(Gibson, Rex, ed. Shakespeare: «The Sonnets». Cambridge: Syndicate of the University of Cambridge, 1997. Print).
Структура построения сонета 12
Сонет 12 повторяет структуру типичного шекспировского сонета, который состоит из 14-ти строк, из которых 12-ть принадлежат трём четверостишиям, а последние две двустишию со схемой рифм ABAB CDCD EFEF GG. Отражая эту структуру, первые три четверостишия развивают аргумент отчаяния, а двустишие предлагает (в некоторой степени) обнадёживающее решение. Однако, аргументацию стихотворения можно рассматривать, как отражение более устаревшей структуры сонетов Петрарки: строки с первой по восьмую — это октава, которая касается распада, происходящего в природе, и эти строки соединены посредством аллитерации. Строки с девятой по четырнадцатую образуют риторический цикл, посвящённый распаду, того кому посвящён сонет.
(Saccio, Peter (1998). «Shakespeare: The Word and the Action Part I». The Teaching Company. Chantilly, VA. Print. pp. 8—10).
Первая строка часто цитируется, как (уместно) отображающая метрологическую регулярность:
# / # /# / # / # /
«Когда Я внимал отсчёт часов, что Время пересказывало» (12, 1).
/ = ictus, метрически сильная слоговая позиция. # = nonictus.
Критический анализ представителей от академической науки сонета 12.
Положение сонета в последовательности под номером 12 совпадает с 12 часами на циферблате часов. Сонет 12 также представляет собой первый случай, когда местоимение первого лица повествующего, «Я» (также отметка на циферблате часов), доминирует в стихотворении, указывая на начало доминирования звуков хода часов в разворачивающейся сюжета, как драматической последовательности.
Хелен Вендлер (Helen Vendler) предположила, что в стихотворении представлены две модели образа времени: одна — это постепенный упадок, а другая — агрессивный образ персонализированного Времени с косой. Эти идеи вызывают два подхода к смерти: один печальный и невинный, при котором всё медленно чахнет, становится бесплодным и старым, и другой, при котором жнец активно срезает их и забирает с собой, как если бы была убита жизнь.
Как было отмечено Хелен Вендлер (Helen Vendler) первые 12 строк стихотворения ассоциируются с невинной смертью от разложения со временем.
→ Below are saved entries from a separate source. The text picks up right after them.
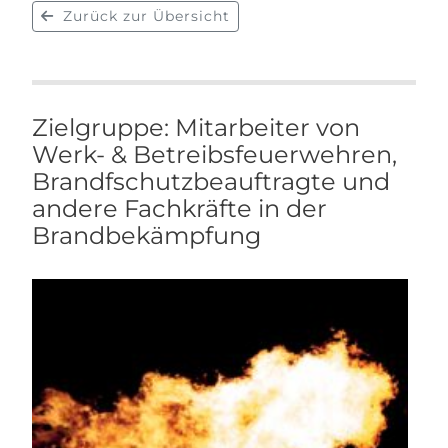
Zurück zur Übersicht
Zielgruppe: Mitarbeiter von
Werk- & Betreibsfeuerwehren,
Brandfschutzbeauftragte und
andere Fachkräfte in der
Brandbekämpfung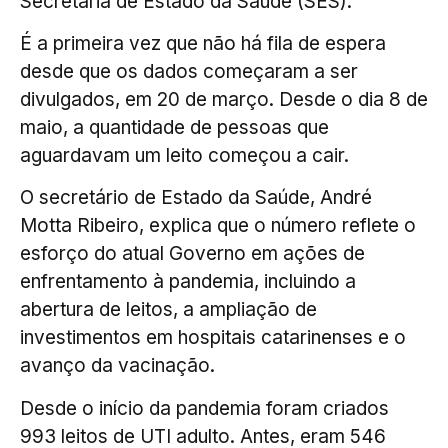
Secretaria de Estado da Saúde (SES).
É a primeira vez que não há fila de espera
desde que os dados começaram a ser
divulgados, em 20 de março. Desde o dia 8 de
maio, a quantidade de pessoas que
aguardavam um leito começou a cair.
O secretário de Estado da Saúde, André
Motta Ribeiro, explica que o número reflete o
esforço do atual Governo em ações de
enfrentamento à pandemia, incluindo a
abertura de leitos, a ampliação de
investimentos em hospitais catarinenses e o
avanço da vacinação.
Desde o início da pandemia foram criados
993 leitos de UTI adulto. Antes, eram 546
Карл Аткинс добавил к этому описание, как значительную часть используемых образов трансформируемых от живой, растущей индивидуальности к мрачному безразличию, такому как «дом урожая... превращается в похороны, и повозка, груженная созревшей кукурузой, которая превращается в дроги, то есть «полог» или одр, на котором покоятся престарелые покойники».
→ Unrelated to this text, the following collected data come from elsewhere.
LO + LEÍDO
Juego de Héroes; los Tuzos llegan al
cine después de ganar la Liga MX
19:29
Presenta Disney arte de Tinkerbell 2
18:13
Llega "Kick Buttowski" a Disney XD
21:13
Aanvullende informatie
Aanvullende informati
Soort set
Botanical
Эти линии привлекают внимание к старению и распаду всего живого от времени как к естественной и неумолимой силе в мире.
Основа анализа критика Хелен Вендлер (Helen Vendler) получила продолжение во фразе «sweets and beauties», «слащавые и красавицы» в строке 11. Где ей было отмечен характерный нюанс, где слово «beauties», «красавицы» явно отсылает к более ранним строкам, содержащим эстетическую красоту, которая увядает со временем, и что «слащавость имеет более глубокий моральный контекст». Хелен Вендлер сочла, что красота — это внешнее проявление, а слащавость — внутренние добродетели, и что и то, и другое увядает в человеке по истечению времени. Пример одной из «красавиц» с подтверждением добродетельности можно найти в строке 6, об «добродетельной щедрости «балдахина», укрывающего стадо».
В интерпретации Хелен Вендлер образа «балдахина», навеса в виде «канопе», обеспечивающего стаду укрытие от непогоды, даётся безвозмездно без ожидания чем-либо взамен. Такой поступок классифицируется, как великодушие и поэтому является добродетельным по своей природе.
В последней части своего анализа критик Хелен Вендлер (Helen Vendler) сделала предположение об третьем, добровольном подходе к смерти. Все литературные образы природы, используемые в стихотворении, указывают на включение смерти в круговорот природы и подразумевают, что некоторые её части должны добровольно принять смерть, чтобы освободить место и дать возможность взрасти новым саженцам растений и деревьям. В заключительных строках стихотворения повествующий продолжил ассоциировать процесс размножения в «продолжении рода» с новым источником зарождающейся добродетели. Такое отречение от своей красоты, предназначая для передачи своим детям, которое повлечёт передачу добродетельных качеств от родителей к детям, как способ одержания победы над временем и смертью, что являлось основным посланием повествующего.
(Vendler, H.: «The Art of Shakespeare's Sonnets», Salem Press. 1998, pp. 96—100).